# Information Theory Tutorial

# background

## KNN mutual information estimator method
All estimators are computed using Algorithm 1 from [Kraskov](https://arxiv.org/abs/cond-mat/0305641), et al. In this method, local subspace densities are estimated by counting the number of nearest neighbors around each point. From this, the entropy is estimated and then the mutual information.
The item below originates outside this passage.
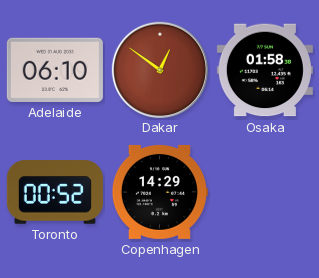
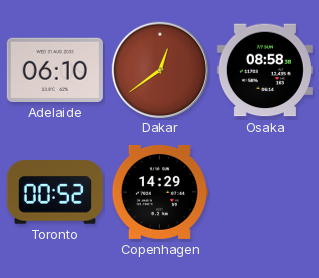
Dakar: 12:51 -> 12:39
Osaka: 01:58 -> 08:58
In this package, we can compute the mutual information between the following pairs of random variables:

* $Z = (X,Y)$ where $X$ and $Y$ are one-dimensional scalar random variables
* $Z = (\theta_1,\theta_2)$ where $\theta_1$ and $\theta_2$ are one-dimensional angular random variables
* $Z = (X,\theta)$ where $X$ is a one-dimensional scalar random variable and $\theta$ is a one-dimensional angular random variable
* $Z = ((X_1,Y_1),(X_2,Y_2))$ where $(X_1, Y_1)$ and $(X_2,Y_2)$ are two-dimensional scalar random variables

## time-lagged mutual information
Time-lagged mutual information is an intermediate statistic between pure mutual information (time-independent) and transfer entropy (time-dependent).
To compute time-lagged mutual information between two random time-dependent variables (or random process) or a time-dependent random variable and itself, we order both random variable or a random variable and a copy of itself. We sample the first variable and record the timestamps, then sample the second variable at the same timesteps plus the timelag. Compute mutual information using these two random variables and vary the timelag to determine significant timescales. 
* $Z(X,X + \tau)$ or $Z(X,Y + \tau)$ for a timelag of length $\tau$

In [7]:
import info_theory as it
import numpy as np
from scipy.special import digamma



## compare Gaussian true mutual information to KNN-estimated mutual information, when the mean is 0 and the variance is unity

In [8]:
reps = 10 #number of repetitions
sample_size = 100 #sample size

mu = [0,0] # expectation
sigma = [[1,0.9],[0.9,1]] #covariance matrix

MI_Gauss=[]

for i in range(0, reps):

    np.random.seed(None)
    Gauss = np.random.multivariate_normal(mu, sigma, sample_size)
    MI_Gauss = np.append(MI_Gauss, it.compute_MI_scalar(data = Gauss, K=2))

In [9]:
MI_Gauss

array([0.85564702, 0.98002917, 0.9707217 , 0.96236096, 1.07428578,
       0.96342016, 0.76238563, 0.73054673, 1.1193387 , 0.91194191])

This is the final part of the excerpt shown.